Well I went to see Van der Graaf Generator again last month, and, as promised, I stayed off the curry and the Red Bull, though I was again short of sleep, as usual. Yet, as before, I nodded off — and this was in the fourth row! I even felt a bit funny in my tummy. Maybe such symptoms have become a Pavlovian learned response for me at VdGG gigs. I didn't enjoy it a great deal, to be honest, and nor did Guy and Paul. Here are some notes I sent in to my favourite radio programme about it, showing how seriously I took it:
- Peter Hammill looks more and more like Michael Palin with each passing year
- the phenomenon of 'air conducting' as practised by the gentleman in front of me, most vigourously on the aptly titled song Nutter Alert
- there were more women there than I expected — at least ten! [this is actually a gross underestimate]
- the new songs were among the highlights for me, and one, featuring lyrics about mobile phone batteries dying and getting too much voicemail, was clearly bidding for duffer credentials.
…All of which is by way of trying to cover up that I have relatively little to say about this record. Boy, it's dense. Hammill's voice is a hectoring yell for much of the time — hard to believe he was trained as a chorister (though his between-song patter can at times sound like a pastoral address, and seems to have been fairly consistent across 30 years of performing). And the guitar is frequently distorted very similarly to Neil Young's on the almost exactly contemporaneous Live Rust. But this is much less accessible than that album. You really have to be in the mood.

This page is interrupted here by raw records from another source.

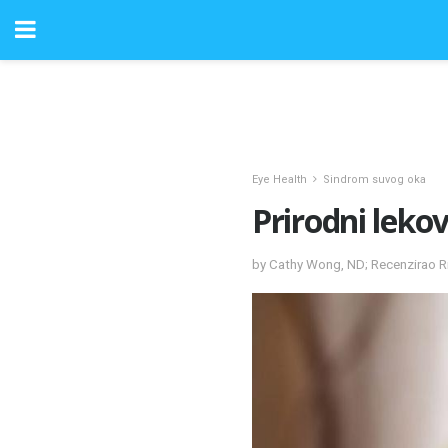
Eye Health
Sindrom suvog oka
Prirodni lekov
by Cathy Wong, ND; Recenzirao R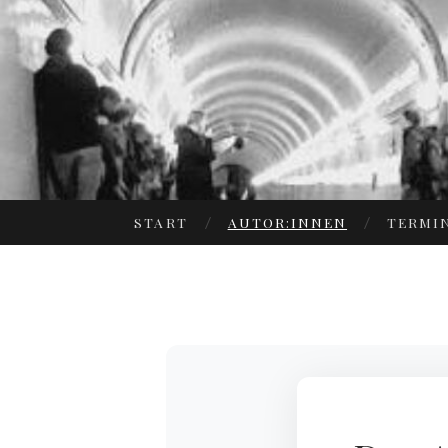
START
AUTOR:INNEN
TERMI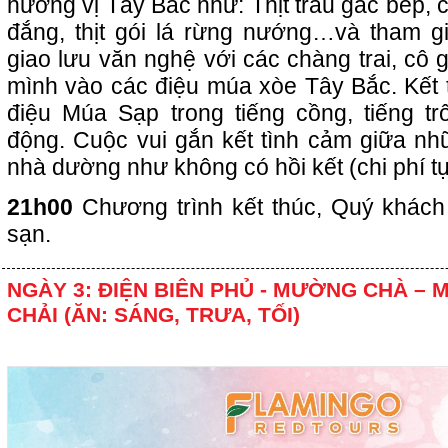
hương vị Tây Bắc như: Thịt trâu gác bếp,
đắng, thịt gói lá rừng nướng…và tham g
giao lưu văn nghệ với các chàng trai, cô g
mình vào các điệu múa xòe Tây Bắc. Kết t
điệu Múa Sạp trong tiếng cồng, tiếng tr
động. Cuộc vui gắn kết tình cảm giữa nh
nhà dường như không có hồi kết (chi phí tự
21h00
Chương trình kết thúc, Quý khách
sạn.
NGÀY 3: ĐIỆN BIÊN PHỦ - MƯỜNG CHÀ – 
CHẢI (ĂN: SÁNG, TRƯA, TỐI)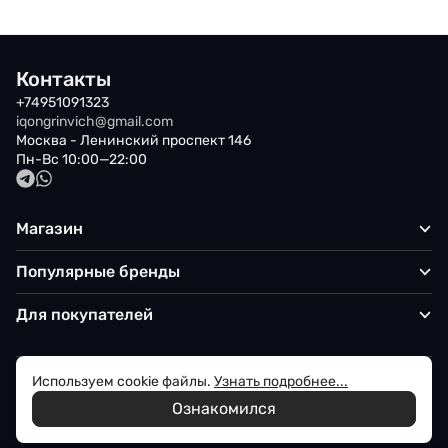
Контакты
+74951091323
iqongrinvich@gmail.com
Москва - Ленинский проспект 146
Пн-Вс 10:00—22:00
Магазин
Популярные бренды
Для покупателей
Используем cookie файлы.
Узнать подробнее...
Политика обработки персональных данных
Ознакомился
© 2026 Iqon - Магазин вашего стиля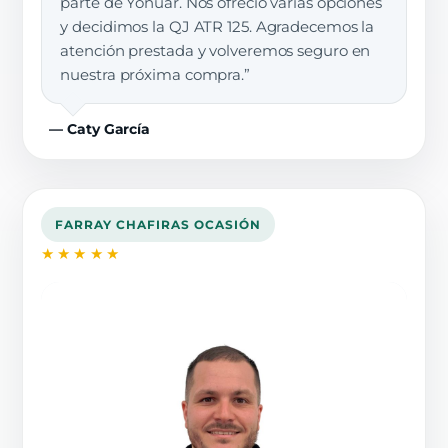
parte de Yonuar. Nos ofreció varias opciones
y decidimos la QJ ATR 125. Agradecemos la
atención prestada y volveremos seguro en
nuestra próxima compra.”
— Caty García
FARRAY CHAFIRAS OCASIÓN
★★★★★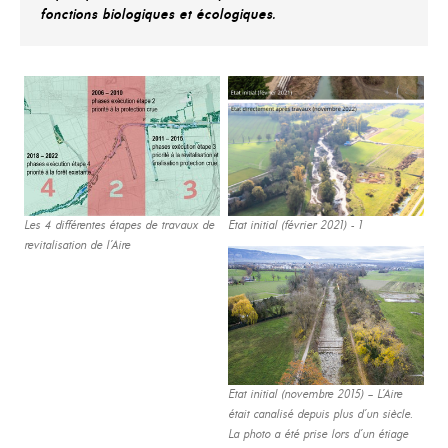
fonctions biologiques et écologiques.
Les 4 différentes étapes de travaux de
Etat initial (février 2021) - 1
revitalisation de l’Aire
Etat initial (novembre 2015) – L’Aire
était canalisé depuis plus d’un siècle.
La photo a été prise lors d’un étiage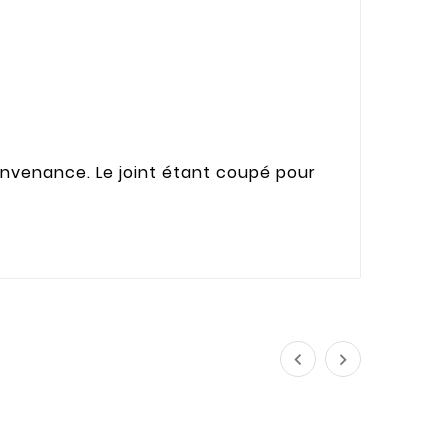
onvenance. Le joint étant coupé pour

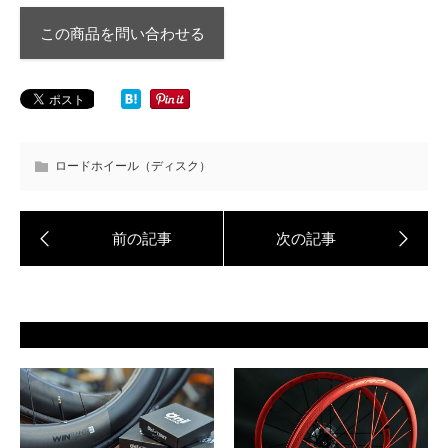
この商品を問い合わせる
ロードホイール（ディスク）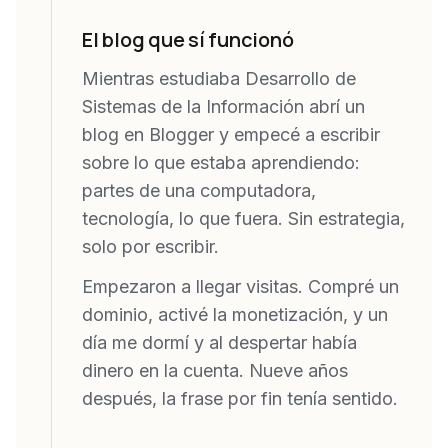
El blog que sí funcionó
Mientras estudiaba Desarrollo de
Sistemas de la Información abrí un
blog en Blogger y empecé a escribir
sobre lo que estaba aprendiendo:
partes de una computadora,
tecnología, lo que fuera. Sin estrategia,
solo por escribir.
Empezaron a llegar visitas. Compré un
dominio, activé la monetización, y un
día me dormí y al despertar había
dinero en la cuenta. Nueve años
después, la frase por fin tenía sentido.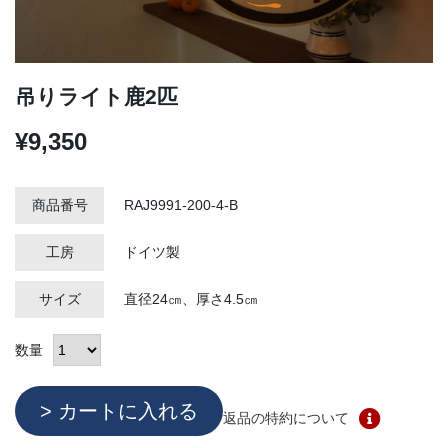
吊りライト鹿2匹
¥9,350
商品番号
RAJ9991-200-4-B
工房
ドイツ製
サイズ
直径24㎝、厚さ4.5㎝
数量
返品の特約について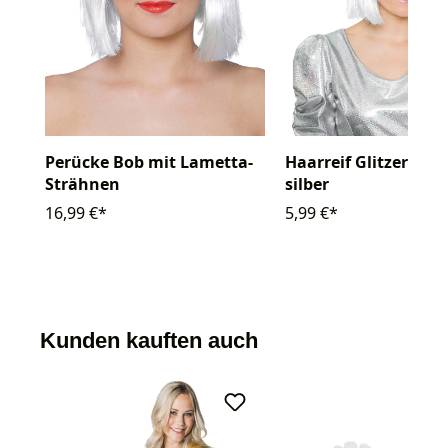
Perücke Bob mit Lametta-
Haarreif Glitzerkuge
Strähnen
silber
16,99 €*
5,99 €*
Kunden kauften auch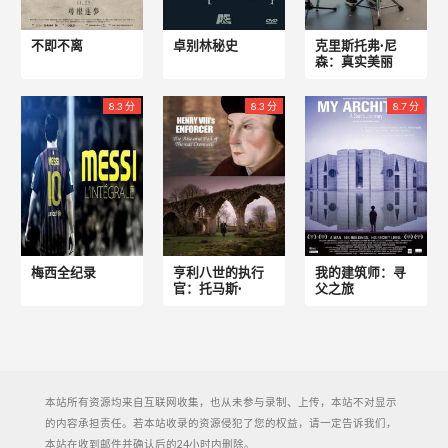
不即不离
卓别林秘史
克里斯托弗·尼
森：真实美丽
8.3 分
8.3 分
8.7 分
梅西全纪录
亨利八世的执行
我的建筑师：寻
官：托马斯·
父之旅
本站所有资源均来自互联网收集，也从未参与录制、上传，本站不对显示
的内容承担责任。若本站收录的资源侵犯了您的权益，请一定告诉我们，
本站在收到邮件并确认后的24小时内删除。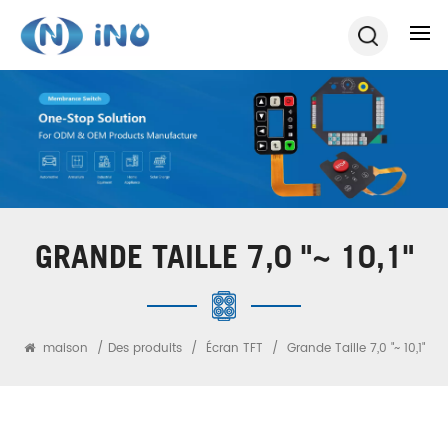
GRANDE TAILLE 7,0 "~ 10,1"
maison
/
Des produits
/
Écran TFT
/
Grande Taille 7,0 "~ 10,1"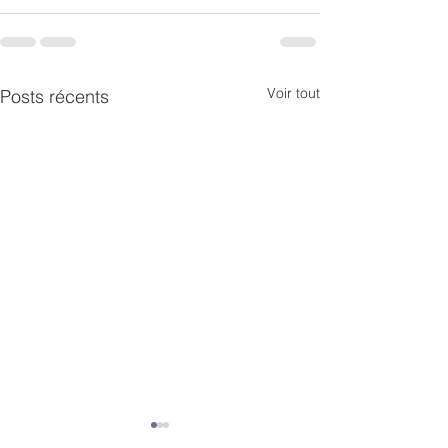
Voir tout
Posts récents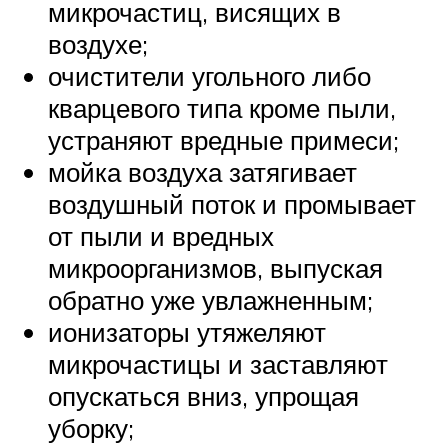
микрочастиц, висящих в
воздухе;
очистители угольного либо
кварцевого типа кроме пыли,
устраняют вредные примеси;
мойка воздуха затягивает
воздушный поток и промывает
от пыли и вредных
микроорганизмов, выпуская
обратно уже увлажненным;
ионизаторы утяжеляют
микрочастицы и заставляют
опускаться вниз, упрощая
уборку;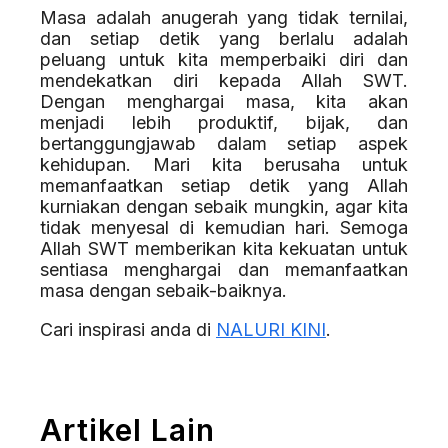
Masa adalah anugerah yang tidak ternilai,
dan setiap detik yang berlalu adalah
peluang untuk kita memperbaiki diri dan
mendekatkan diri kepada Allah SWT.
Dengan menghargai masa, kita akan
menjadi lebih produktif, bijak, dan
bertanggungjawab dalam setiap aspek
kehidupan. Mari kita berusaha untuk
memanfaatkan setiap detik yang Allah
kurniakan dengan sebaik mungkin, agar kita
tidak menyesal di kemudian hari. Semoga
Allah SWT memberikan kita kekuatan untuk
sentiasa menghargai dan memanfaatkan
masa dengan sebaik-baiknya.
Cari inspirasi anda di
NALURI KINI
.
Artikel Lain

I thought all live double albums had gatefold sleeves in the '70s, and I think maybe this one did originally because it's got a credit for 'centre photography'. In fact, some web sleuthwork reveals that my copy is the US release: it's on PVC, whereas the UK one was on Charisma. Strange, because I bought this in Guildford in about 1983. I know, I know: I'm scraping the barrel. Who cares?